+++ Material for this exercise
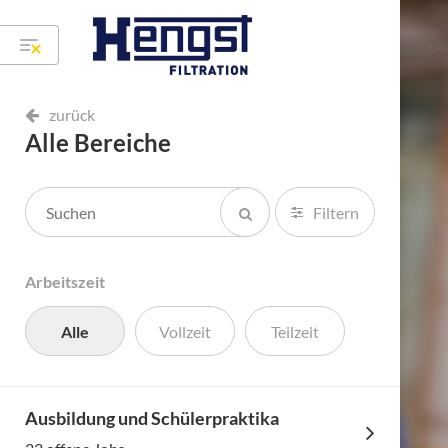
zurück
Alle Bereiche
Filtern
Arbeitszeit
Alle
Vollzeit
Teilzeit
Ausbildung und Schülerpraktika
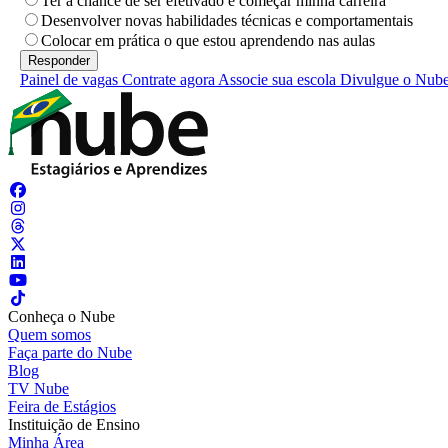
Ter a chance de ser efetivado e começar minha carreira
Desenvolver novas habilidades técnicas e comportamentais
Colocar em prática o que estou aprendendo nas aulas
Painel de vagas
Contrate agora
Associe sua escola
Divulgue o Nub
Conheça o Nube
Quem somos
Faça parte do Nube
Blog
TV Nube
Feira de Estágios
Instituição de Ensino
Minha Área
++++++
### Problem details
Word for word, restate only the lines from the one containing "Divulgue o Nub" through the last line of the entries, with both ends kept.

### Response
Divulgue o Nub
Conheça o Nube
Quem somos
Faça parte do Nube
Blog
TV Nube
Feira de Estágios
Instituição de Ensino
Minha Área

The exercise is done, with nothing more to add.